The Massachusetts troops actually involved in the attack were the 11th, 21st, 29th, 35th, 40th, 56th, 57th, 58th and 59th Infantry and the 5th Battery. Of these, the 59th suffered most in prisoners and the 57th in killed; but none of these sustained such heavy losses as fell upon some of the newly levied colored regiments of Ferrero's Division. Among the killed were Lieut. S. G. Berry (35th Mass.), Capts. George H. Howe and E. T. Dresser (57th Mass.), Lieut. Clement Granet (58th Mass.). Gen. W. F. Bartlett was again struck by a shot and was captured, but it proved to be only his wooden leg that was shattered, although this was not at first discovered by the sympathizing soldiers who undertook to bear him away.

In the third battle of Deep Bottom, Va. (Aug. 14-18, 1864), the attacking brigade was led in the most gallant manner by Col. George N. Macy of the 20th Mass., who had returned that day from his Wilderness wounds, and had here two horses shot under him, being severely injured by the falling of one of these.1 There was heavy skirmishing and some alternate success and defeat. General Miles of Massachusetts finally succeeded General Barlow, who had never recovered from his terrible wounds at Antietam and Gettysburg, and had to resign the command of his division on the 18th, though he attempted a few days later, unsuccessfully, to resume it, and had to be carried from the field on a stretcher.2

At Deep Bottom the Confederates remained in possession of the field. The Massachusetts regiments sustaining casualties at this battle were the 11th, 19th, 20th, 24th, 28th Infantry, the 1st Cavalry and the 1st Heavy Artillery. Of these, the 24th lost most heavily (31 killed or mortally wounded). Among the officers killed were Maj. H. L. Patten3 (20th Mass.), Capt. Patrick Nolan (28th Mass.), Lieuts. William Thorne and Jesse S. Williams (24th Mass.).

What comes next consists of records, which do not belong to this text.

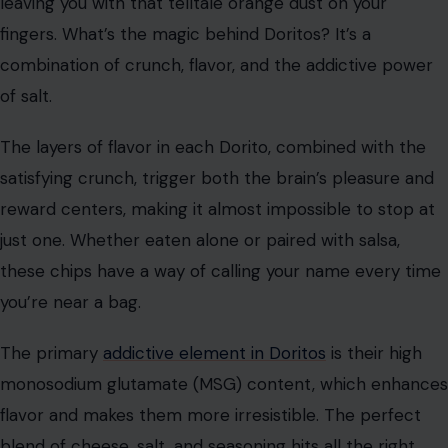
flavor in every bite, which keeps us reaching for more.
The combination of salt and cheese, along with the
crunchy texture, hits all the right spots for snack lovers.
The combination of salty cheese powder and the airy
texture of cheese puffs creates a perfect snack. The
cheese powder not only enhances the flavor but also
creates a tactile experience as it sticks to your fingers,
encouraging you to lick them clean and go for another
puff. This sensory cycle keeps us engaged, making it
difficult to stop eating them.
Doritos
When you think of addictive snacks, Nacho Cheese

1 Walker's 2d Corps, p. 573. Colonel Macy had also lost a hand at Gettysburg. General Barlow says in his report: ‘None of the troops that came under my eye that day behaved with their usual vigor and gallantry under fire. Had they done so, the almost undefended line of rifle-pits might easily have been carried. I desire, however, to commend the great gallantry and good behavior of Colonel Macy.... He did everything that a brave man and a soldier could do.’ (Official War Records, 87, p 248.)

2 This distinguished officer has often been claimed as a Massachusetts man, and certainly came very near being such. His mother was born in Massachusetts and had chiefly resided there, even after her marriage, though not just at the time of his birth; and the son had been almost wholly educated there.

3 Major Patten had been previously wounded at Nelson's Farm, Va., and twice at Gettysburg. He was brevetted lieutenant-colonel, colonel and brigadier-general some months after death. (See his memoir in Harvard Memorial Biographies, I, 443.) Good reports of the share of the 24th Mass. by Col. F. A. Osborn and Capt G W. Gardner will be found in Official War Records, 87, pp. 754-57. A general report by Colonel Pickett (25th Mass.) will be found at p. 809.